Training sets 405 provide one or more images to learning unit 410,
where the one or more images acquired by learning unit 410 can be
training images used to train a learning module 414 to recognize
components of an object in the one or more training images. Each
training image can include the object within the image, where the
object can have a different appearance in a number of different
images of the input training images. Training sets can be created
that include images having an object in which the object has a full
appearance, a partial appearance, orientation variations, and
appearance variations in the training set.
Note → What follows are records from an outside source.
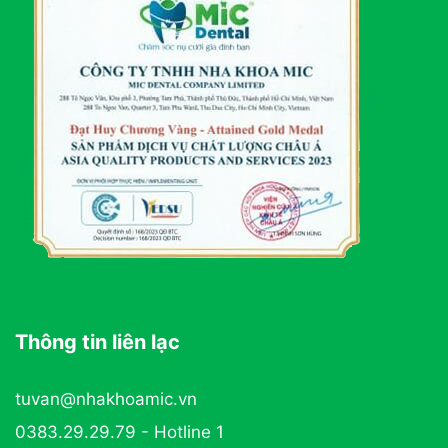
Thông tin liên lạc
tuvan@nhakhoamic.vn
0383.29.29.79 - Hotline 1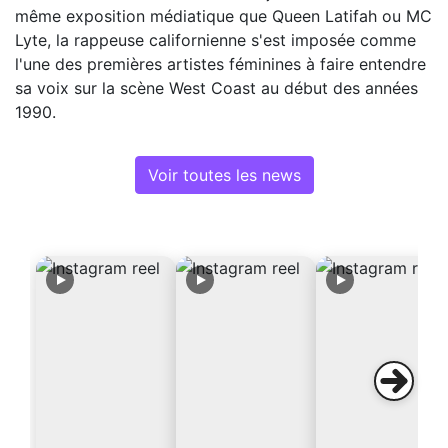
même exposition médiatique que Queen Latifah ou MC
Lyte, la rappeuse californienne s'est imposée comme
l'une des premières artistes féminines à faire entendre
sa voix sur la scène West Coast au début des années
1990.
Voir toutes les news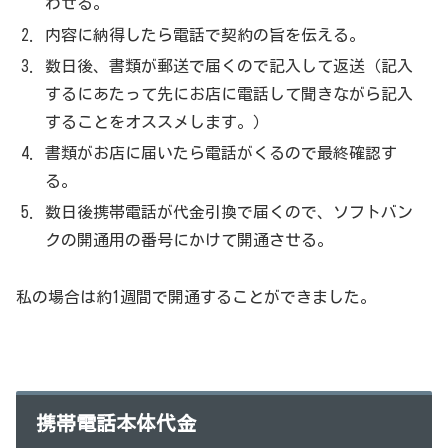
わせる。
内容に納得したら電話で契約の旨を伝える。
数日後、書類が郵送で届くので記入して返送（記入
するにあたって先にお店に電話して聞きながら記入
することをオススメします。）
書類がお店に届いたら電話がくるので最終確認す
る。
数日後携帯電話が代金引換で届くので、ソフトバン
クの開通用の番号にかけて開通させる。
私の場合は約1週間で開通することができました。
携帯電話本体代金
In addition, training images can be augmented with images of
objects with partial appearance created from training images of
objects with full appearance. These partial appearance images can
be created using a number of techniques, including, but not limited
to, techniques to crop/split the images, to scale/rotate the
images, to add occlusion by extending background regions, and to
generate synthetic images based on one or more computer-aided
design (CAD) models. Instead of discarding the transforms used in
image augmenting, the transforms can be used as pose information in
training, where the pose information can be derived from the
transforms in performing the techniques to create images with
partial appearance. In addition to partial appearance, pose
information may also be generated based on deformation descriptors
from object template matching the object with a template associated
with the object.
Learning unit 410 can operate on one or more images acquired from
training sets 405. The operation of the learning unit 410 can
include decomposition 412 of an object in one or more images.
Decomposition 412 can include decomposing, for each image, the
object into components and generating label data for each image.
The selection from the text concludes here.